## [Material provided]

= Beginning of Section =

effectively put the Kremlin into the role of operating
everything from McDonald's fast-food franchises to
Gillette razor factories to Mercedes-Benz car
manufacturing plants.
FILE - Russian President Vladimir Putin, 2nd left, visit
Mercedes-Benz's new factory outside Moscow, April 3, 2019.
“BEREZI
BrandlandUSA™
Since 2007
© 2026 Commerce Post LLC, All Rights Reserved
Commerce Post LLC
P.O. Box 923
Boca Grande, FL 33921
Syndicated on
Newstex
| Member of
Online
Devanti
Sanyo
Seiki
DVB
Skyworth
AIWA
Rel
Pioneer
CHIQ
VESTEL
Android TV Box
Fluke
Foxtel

= End of Section =
= Beginning of Section =

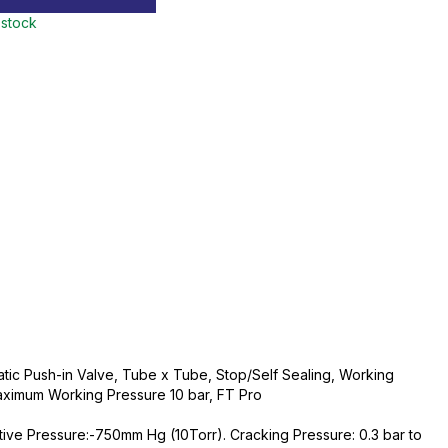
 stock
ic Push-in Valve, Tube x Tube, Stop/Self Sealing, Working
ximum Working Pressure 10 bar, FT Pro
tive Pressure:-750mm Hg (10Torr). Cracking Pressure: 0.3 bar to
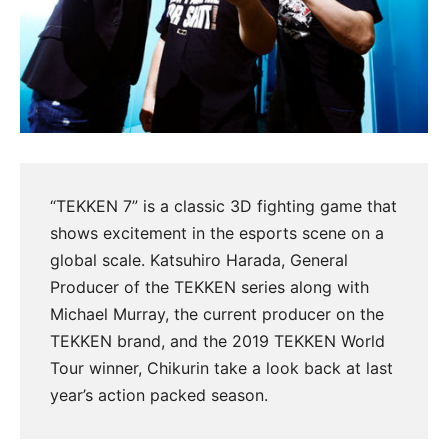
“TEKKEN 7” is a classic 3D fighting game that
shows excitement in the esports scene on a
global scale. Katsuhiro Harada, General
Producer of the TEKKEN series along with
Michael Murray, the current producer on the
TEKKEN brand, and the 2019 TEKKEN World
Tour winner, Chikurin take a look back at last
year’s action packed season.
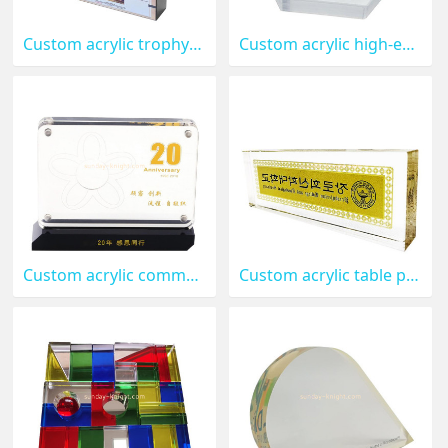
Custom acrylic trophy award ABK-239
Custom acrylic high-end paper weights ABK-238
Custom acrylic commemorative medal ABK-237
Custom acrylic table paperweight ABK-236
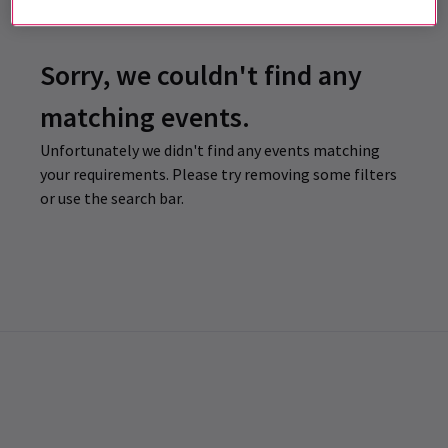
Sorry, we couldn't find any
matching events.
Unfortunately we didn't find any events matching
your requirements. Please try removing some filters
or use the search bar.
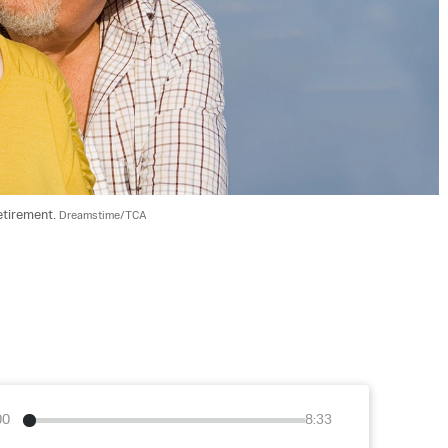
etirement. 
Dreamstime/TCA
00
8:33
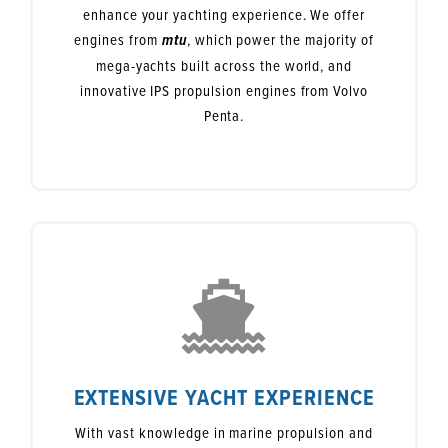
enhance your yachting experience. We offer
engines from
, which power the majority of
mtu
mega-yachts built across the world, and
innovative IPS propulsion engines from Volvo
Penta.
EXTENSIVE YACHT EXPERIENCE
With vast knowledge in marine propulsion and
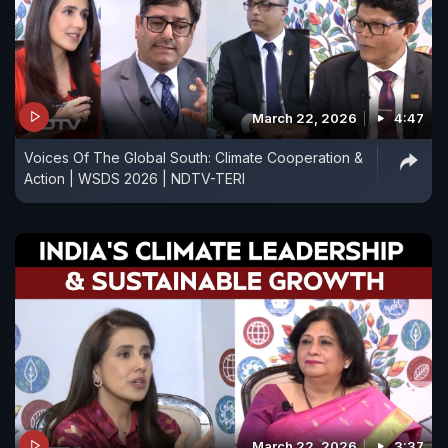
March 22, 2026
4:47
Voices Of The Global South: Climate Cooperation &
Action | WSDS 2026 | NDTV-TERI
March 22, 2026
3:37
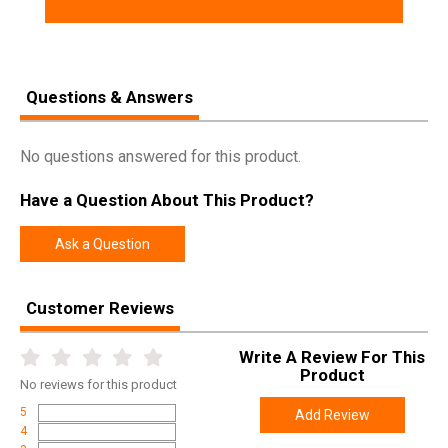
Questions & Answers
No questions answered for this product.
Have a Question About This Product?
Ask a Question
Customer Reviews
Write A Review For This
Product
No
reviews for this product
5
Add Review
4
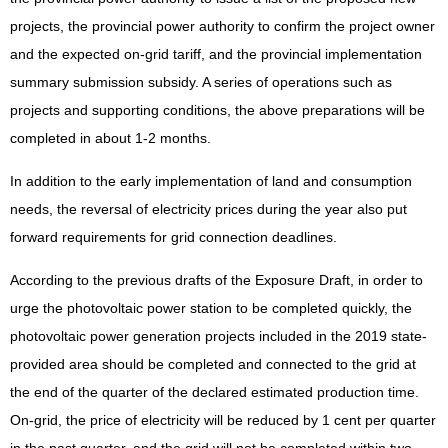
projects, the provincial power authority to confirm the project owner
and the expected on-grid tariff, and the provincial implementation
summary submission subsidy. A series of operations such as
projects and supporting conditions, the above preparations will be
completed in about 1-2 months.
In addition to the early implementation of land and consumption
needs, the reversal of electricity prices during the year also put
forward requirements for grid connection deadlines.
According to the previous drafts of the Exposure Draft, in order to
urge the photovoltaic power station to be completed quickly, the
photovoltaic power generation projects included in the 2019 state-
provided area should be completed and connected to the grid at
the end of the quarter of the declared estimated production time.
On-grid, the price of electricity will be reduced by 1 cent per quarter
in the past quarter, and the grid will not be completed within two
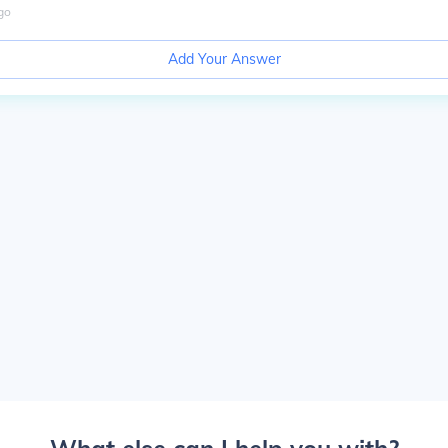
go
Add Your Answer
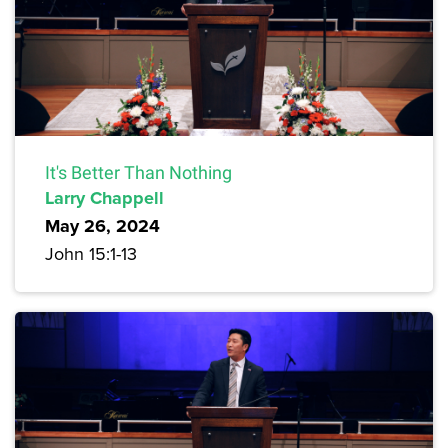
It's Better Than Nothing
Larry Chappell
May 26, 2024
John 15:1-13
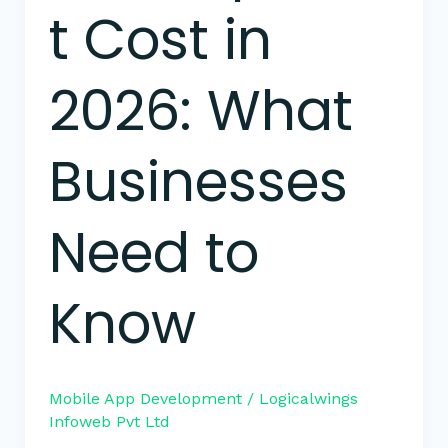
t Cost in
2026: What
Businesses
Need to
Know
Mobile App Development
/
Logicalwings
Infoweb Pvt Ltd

= End of Section =
= Beginning of Section =

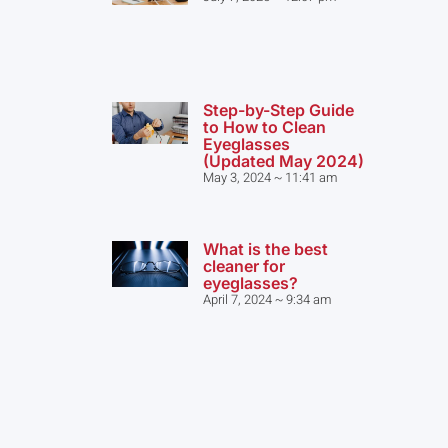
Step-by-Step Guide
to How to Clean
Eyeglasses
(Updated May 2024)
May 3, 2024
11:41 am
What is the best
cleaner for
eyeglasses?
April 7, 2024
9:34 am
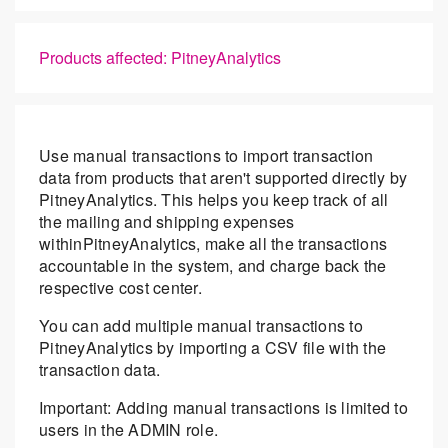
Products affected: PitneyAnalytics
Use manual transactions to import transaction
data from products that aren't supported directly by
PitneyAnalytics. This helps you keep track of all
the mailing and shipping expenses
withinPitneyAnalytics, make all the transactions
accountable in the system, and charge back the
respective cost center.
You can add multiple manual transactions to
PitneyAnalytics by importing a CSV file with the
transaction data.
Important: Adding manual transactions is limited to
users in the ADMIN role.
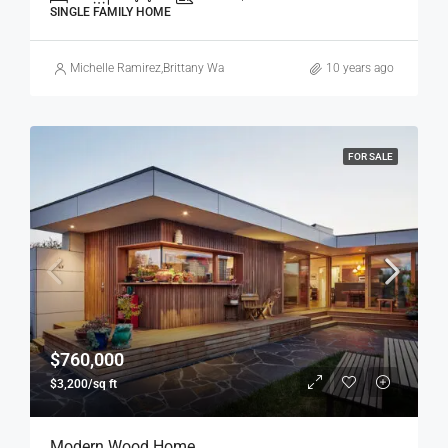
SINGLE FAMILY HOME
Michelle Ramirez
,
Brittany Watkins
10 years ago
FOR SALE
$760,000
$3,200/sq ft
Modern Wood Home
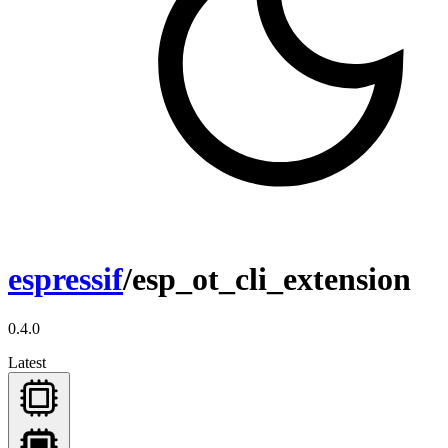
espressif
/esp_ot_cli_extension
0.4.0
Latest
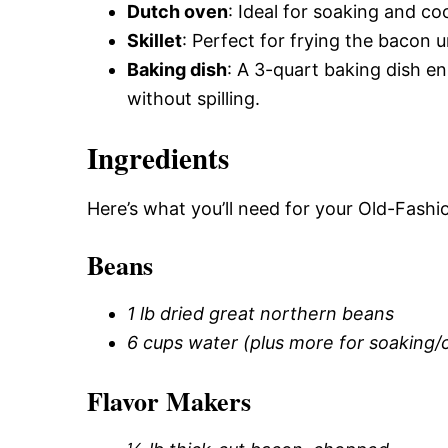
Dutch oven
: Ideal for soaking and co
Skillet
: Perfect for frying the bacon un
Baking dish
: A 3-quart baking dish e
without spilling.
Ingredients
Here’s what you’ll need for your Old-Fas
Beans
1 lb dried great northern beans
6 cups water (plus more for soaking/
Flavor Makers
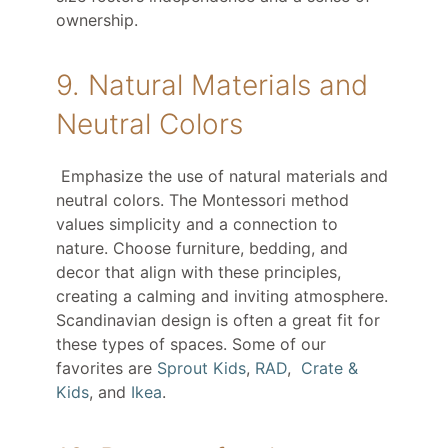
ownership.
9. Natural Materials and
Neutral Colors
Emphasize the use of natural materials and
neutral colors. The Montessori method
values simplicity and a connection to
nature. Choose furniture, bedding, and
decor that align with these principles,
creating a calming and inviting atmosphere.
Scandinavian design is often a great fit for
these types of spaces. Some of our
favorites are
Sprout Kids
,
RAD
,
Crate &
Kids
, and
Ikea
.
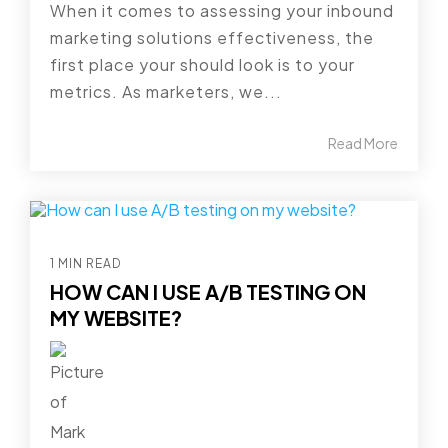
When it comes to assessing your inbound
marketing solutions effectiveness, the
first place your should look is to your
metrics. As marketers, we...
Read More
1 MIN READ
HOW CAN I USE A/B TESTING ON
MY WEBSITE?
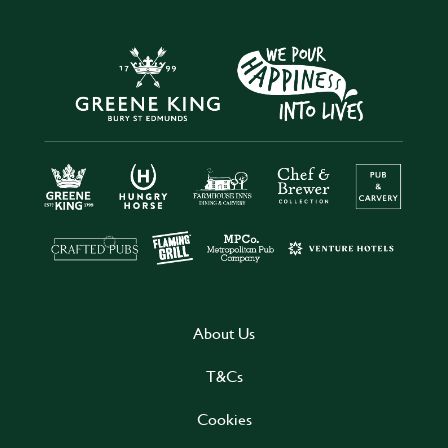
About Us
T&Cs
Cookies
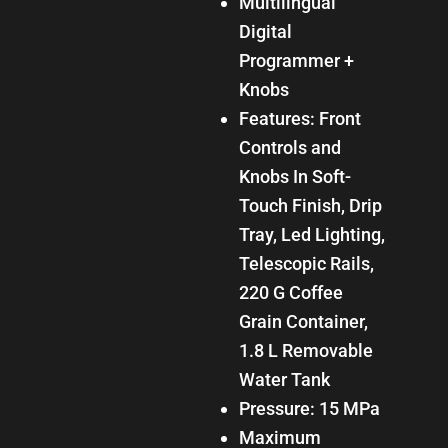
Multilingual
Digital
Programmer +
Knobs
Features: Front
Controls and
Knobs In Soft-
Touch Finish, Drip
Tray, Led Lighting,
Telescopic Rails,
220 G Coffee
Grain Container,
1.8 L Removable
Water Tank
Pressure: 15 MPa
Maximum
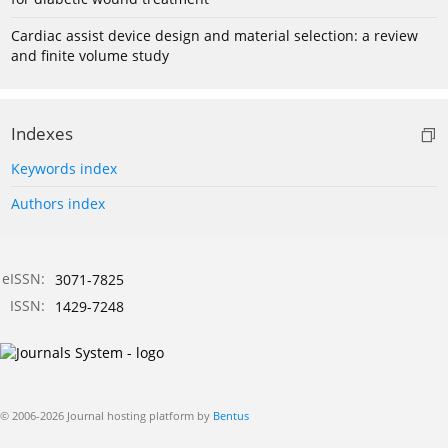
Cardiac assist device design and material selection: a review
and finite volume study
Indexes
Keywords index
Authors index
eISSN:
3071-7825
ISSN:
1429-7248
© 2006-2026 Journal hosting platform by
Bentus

= End of Section =

## [Task objective]
Your response should be made up of the lines in the data that contain the word "Pressure".

## [Solution to this task]
ximum Working Pressure 10 bar, FT Pro
tive Pressure:-750mm Hg (10Torr). Cracking Pressure: 0.3 bar to
Pressure: 15 MPa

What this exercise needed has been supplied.